ACM calls port industry’s attention to competition rules
The Netherlands Authority for Consumers and Markets (ACM) has sent a letter explaining the basic rules regarding fair competition to over 3,500 businesses based in Amsterdam and Rotterdam that are active in the ports of those cities. ACM also launched an online ‘Cartel Test for the Port Sector’ on its website. With this online tool, businesses are able to check anonymously to what extent they run the risk of violating competition rules.
Compliance with and knowledge of competition rules
A previous study held among businesses in the ports and transport sectors revealed that 70 percent of these companies comply with the rules. At the same time, too large a group of firms is prepared to ignore those rules. The study also showed that businesses are insufficiently aware of the basic rules regarding fair competition. Approximately 20 percent of the companies do not know that price-fixing agreements are illegal. More than half of the firms do not know that it is prohibited to make arrangements with competitors about sharing customers.
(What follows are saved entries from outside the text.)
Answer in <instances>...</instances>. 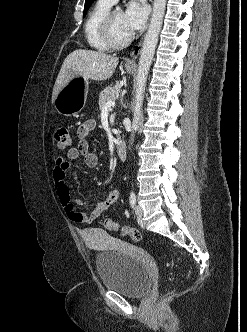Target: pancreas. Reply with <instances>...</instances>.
Masks as SVG:
<instances>
[{"label":"pancreas","mask_w":247,"mask_h":332,"mask_svg":"<svg viewBox=\"0 0 247 332\" xmlns=\"http://www.w3.org/2000/svg\"><path fill=\"white\" fill-rule=\"evenodd\" d=\"M120 92V85L113 87H107L99 94V108L102 109L108 101H114L117 99Z\"/></svg>","instance_id":"cf45deb5"}]
</instances>
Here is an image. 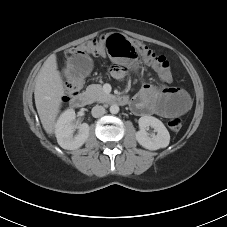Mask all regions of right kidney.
<instances>
[{"label":"right kidney","instance_id":"1","mask_svg":"<svg viewBox=\"0 0 227 227\" xmlns=\"http://www.w3.org/2000/svg\"><path fill=\"white\" fill-rule=\"evenodd\" d=\"M76 114L73 109L64 111L55 125V135L58 144L66 150H75L80 148L89 137V125L83 123L78 126L79 133L73 137L76 126L72 123Z\"/></svg>","mask_w":227,"mask_h":227}]
</instances>
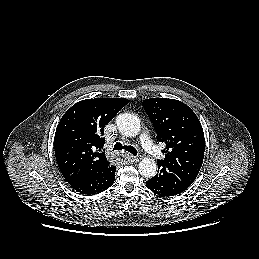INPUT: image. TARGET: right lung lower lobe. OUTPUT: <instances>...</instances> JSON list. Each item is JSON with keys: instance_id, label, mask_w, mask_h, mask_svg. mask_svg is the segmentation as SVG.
<instances>
[{"instance_id": "right-lung-lower-lobe-1", "label": "right lung lower lobe", "mask_w": 259, "mask_h": 259, "mask_svg": "<svg viewBox=\"0 0 259 259\" xmlns=\"http://www.w3.org/2000/svg\"><path fill=\"white\" fill-rule=\"evenodd\" d=\"M115 171L116 167L109 165L69 184L81 194H98L112 186L115 179Z\"/></svg>"}]
</instances>
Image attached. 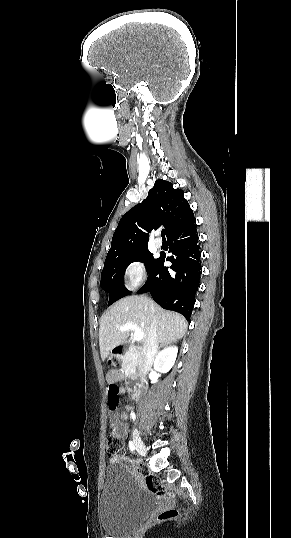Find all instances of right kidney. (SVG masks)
<instances>
[{"mask_svg": "<svg viewBox=\"0 0 291 538\" xmlns=\"http://www.w3.org/2000/svg\"><path fill=\"white\" fill-rule=\"evenodd\" d=\"M178 353L177 346H169L162 350L154 361V369L161 373L168 372L175 363Z\"/></svg>", "mask_w": 291, "mask_h": 538, "instance_id": "ca27d5eb", "label": "right kidney"}]
</instances>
Cartels hinder fair competition
Ports and Transport is one of ACM’s key priorities. With the letter sent to companies in the ports and transport sectors, ACM calls their attention to cartels. Cartels are illegal agreements between competitors that impede fair competition such as price-fixing agreements or customer-sharing arrangements. Companies that engage in such illegal behavior put other businesses that do compete fairly at a disadvantage. Cartels thus harm not just other businesses, but also harm the international competitiveness of the ports involved. At the end of the day, cartels harm consumers.
In addition to educating businesses and consumers, ACM takes enforcement actions against cartels. At this point, various investigations are underway into possible violations of the Dutch Competition Act in the ports and transport sectors.